Muhalefetin Meclis'i acilen toplantıya çağırmanız için girişimi oldu...
Bu çağrı var da... Şu anda hükümet, Cumhurbaşkanlığı adımlarını atıyor, gerekli tedbirleri alıyor. Bu tedbirler de olumlu karşılığı buluyor. Ortak duruş derseniz HDP hariç dört parti, ilk gün bir araya gelerek bir metin yayınladılar. Meclis üzerine düşeni hiç gecikmeden yaptı. Bu aşamada olağanüstü toplantı ihtiyacı gözükmüyor.

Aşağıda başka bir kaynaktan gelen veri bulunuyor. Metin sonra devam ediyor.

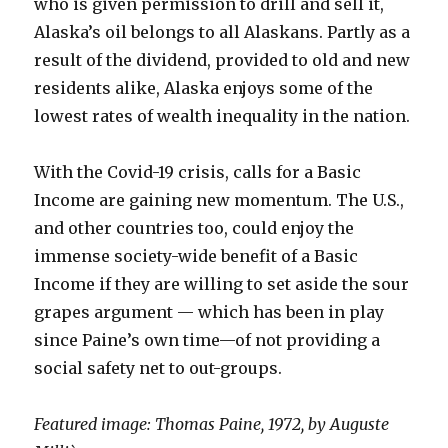
who is given permission to drill and sell it,
Alaska’s oil belongs to all Alaskans. Partly as a
result of the dividend, provided to old and new
residents alike, Alaska enjoys some of the
lowest rates of wealth inequality in the nation.
With the Covid-19 crisis, calls for a Basic
Income are gaining new momentum. The U.S.,
and other countries too, could enjoy the
immense society-wide benefit of a Basic
Income if they are willing to set aside the sour
grapes argument — which has been in play
since Paine’s own time—of not providing a
social safety net to out-groups.
Featured image: Thomas Paine, 1972, by Auguste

Meclis'in fiziki alt yapısına ilişkin projeler olacak mı?
Milletvekillerimizin çalışacağı mekanlar için yeni bir proje hazırlandı. Bu projeyi ilerleyen zaman diliminde hayata geçireceğiz.

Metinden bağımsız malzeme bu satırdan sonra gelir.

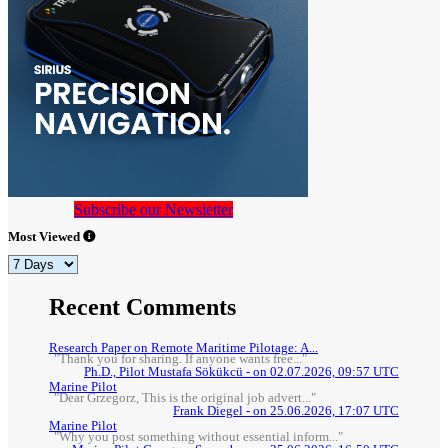
Subscribe our Newsletter
Most Viewed
Recent Comments
Research Paper on Remote Maritime Pilotage: A...
"Thank you for sharing. If anyone wants free..."
Ph.D., Pilot Mustafa Sökükcü - on 02.07.2026, 09:57 UTC
Marine Pilot
"Dear Grzegorz, This is the original job advert..."
Frank Diegel - on 25.06.2026, 17:07 UTC
Marine Pilot
"Why you post something without essential inform..."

ABD'YE MEKTUP GÖNDERECEĞİM
Yakın
zamanda ABD Senatosu'na bir mektup göndereceğim. Sadece oraya değil. ABD'nin bu çıkışı Japonya'dan İspanya'ya kadar her ülkede belirli oranda tahribat yaptı. Örneğin, Japonya'nın, İspanya'nın, Kore'nin Türkiye'de yatırımı var. Müteşebbisleri zarar görüyor. Biz tabii ki onlara sahip çıkacağız ama vatandaşı oldukları ülkelerden de bu konuda destek bekliyoruz. Boeing firması niye bir şey yapmıyor? Türkiye önemli bir müşteri. Sesini yükseltmesi lazım. Bu durum bir kriz ama bünyesinde bir fırsatı da barındırıyor. ABD bu işi daha aymaz bir şekilde sürdürürse bize kısa vadede yük getirir, sorunlar oluşturur. Ama orta, uzun vadede bize büyük bir imkan kapısını açabilir.